Data in this exercise:
------------------------------

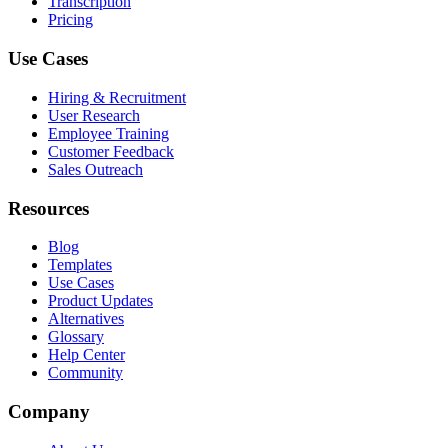
Transcription
Pricing
Use Cases
Hiring & Recruitment
User Research
Employee Training
Customer Feedback
Sales Outreach
Resources
Blog
Templates
Use Cases
Product Updates
Alternatives
Glossary
Help Center
Community
Company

------------------------------

Each entry is to be output exactly, and no picture is to appear.

Transcription
Pricing
Use Cases
Hiring & Recruitment
User Research
Employee Training
Customer Feedback
Sales Outreach
Resources
Blog
Templates
Use Cases
Product Updates
Alternatives
Glossary
Help Center
Community
Company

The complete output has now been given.